[RkWard-devel] RKWard and other encondings
I. Soumpasis
nono.231 at gmail.com
Thu Feb 15 16:24:24 UTC 2007
2007/2/14, Thomas Friedrichsmeier <thomas.friedrichsmeier at ruhr-uni-bochum.de
>:
>
> On Wednesday 14 February 2007 21:05, I. Soumpasis wrote:
> > Problem is with plugins where the par(family="kerkis") must be set.
>
> Wouldn't it be easier to set the default fonts, instead? I.e.
> getOption("X11fonts")? Then you would not have to specify the family for
> each
> separate plot.

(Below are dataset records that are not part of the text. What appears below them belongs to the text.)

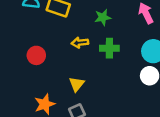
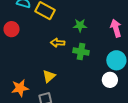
red circle: (36, 55) -> (12, 29), moved

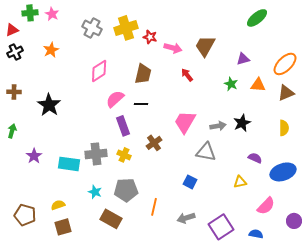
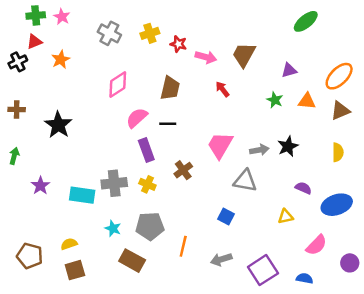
yellow cross: (126, 28) -> (150, 33), size x0.7
red triangle: (12, 30) -> (34, 42), moved

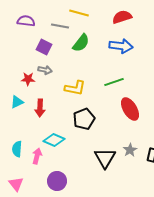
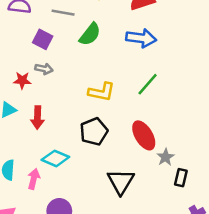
green line: (114, 82) -> (148, 84), moved, turned -30
yellow L-shape: (75, 88) -> (102, 92), moved
red ellipse: (130, 109) -> (144, 135), moved
gray star: (130, 150) -> (165, 157), moved

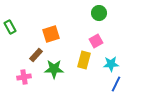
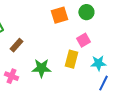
orange square: (51, 34) -> (59, 15), moved
brown rectangle: (36, 55) -> (16, 45), moved
pink cross: (24, 77) -> (11, 76), turned 32

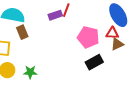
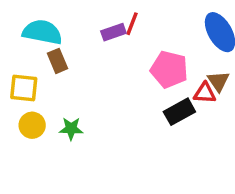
red triangle: (112, 33) -> (205, 93), moved
brown triangle: (117, 44) -> (218, 81), turned -40

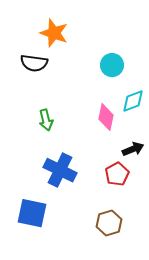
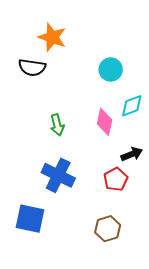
green arrow: (46, 120) -> (57, 125), moved

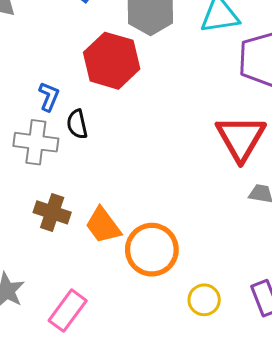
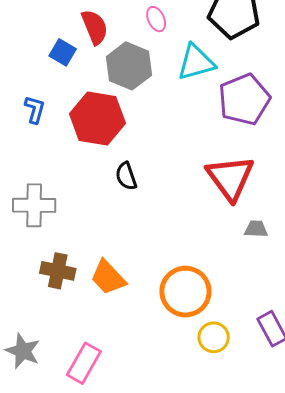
blue L-shape: (49, 97) -> (35, 109), moved
black semicircle: (77, 124) -> (126, 176), moved
orange circle: (152, 250) -> (185, 292), moved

For postscript and pdf, apparently the default is to use
> postscript/pdfFonts("Helvetica"), so this could probably be changed
> globally
> as well, if needed.
For postscript/pdffonts, there is no option like getOption(), and I got to
the last resort declaring in Helvetica with the kerkis fonts (greek fonts)

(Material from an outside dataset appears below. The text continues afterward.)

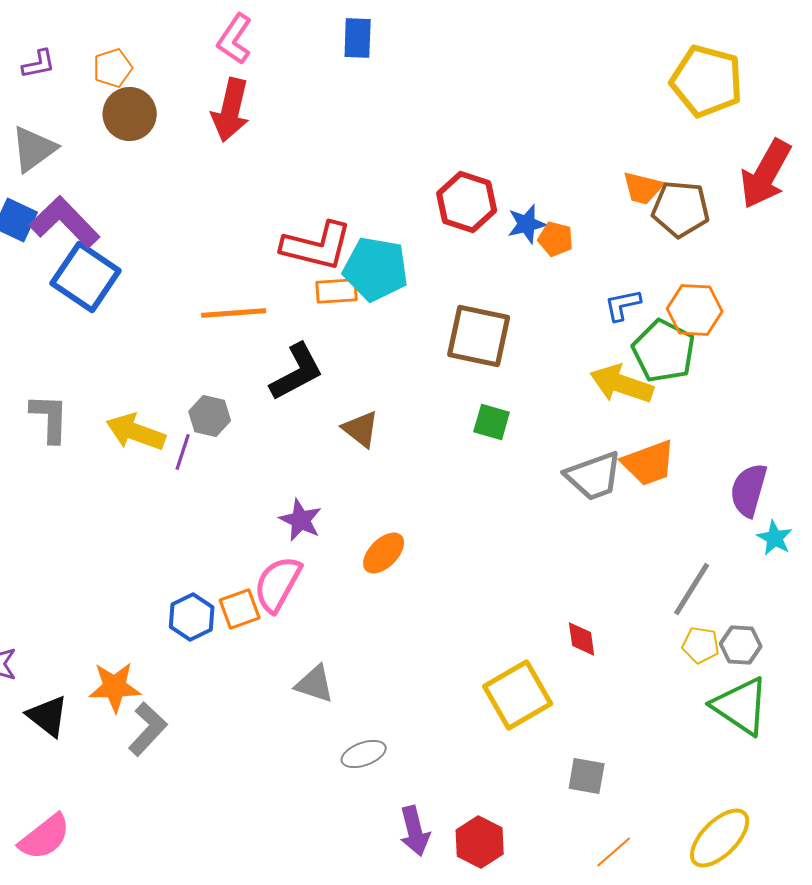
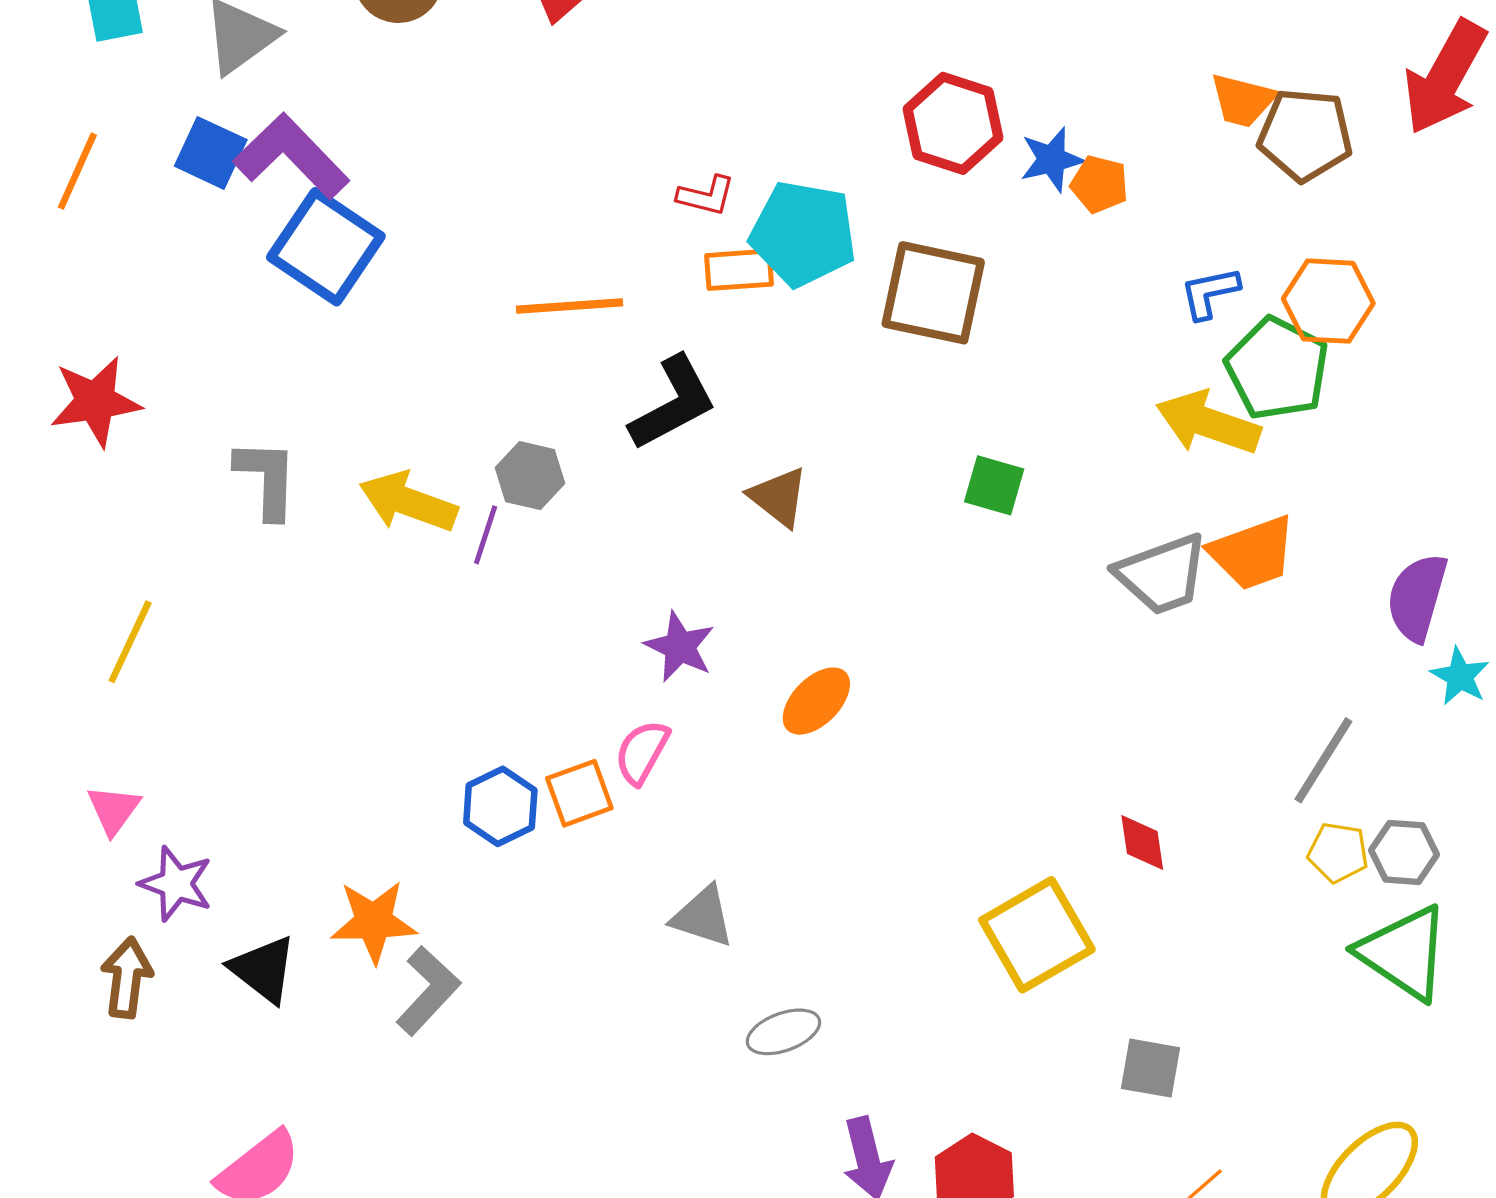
red L-shape: (317, 246) -> (706, 196), size x0.5
brown square: (479, 336) -> (933, 293), moved
pink semicircle: (278, 584) -> (642, 752), size x0.7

(it is done just for the session). Much better now, having working pdf,
postscript, dev.print. But for now I face problems with dev.copy, and
dev2bitmap, and bitmap. I think the bitmap has a different way to work with
ghostscript, but I will check.
For example, the following example works here (I don't have a "complicated"
> encoding to play with, so instead I chose a different font family):
>
> fnts <- getOption("X11fonts")
> fnts[1] <- "-adobe-palatino-%s-%s-*-*-%d-*-*-*-*-*-*-*"
> options (X11fonts=fnts)
Thanks, this is really helpful!
Then call plot without any family argument:
> plot (1, 1, main="test", xlab="test2")
>
> > By default R can plot with three types of fonts, sans (Helvetica), serif
> > (Times) and mono (Courier), according to Paul Murrell and Brian Ripley.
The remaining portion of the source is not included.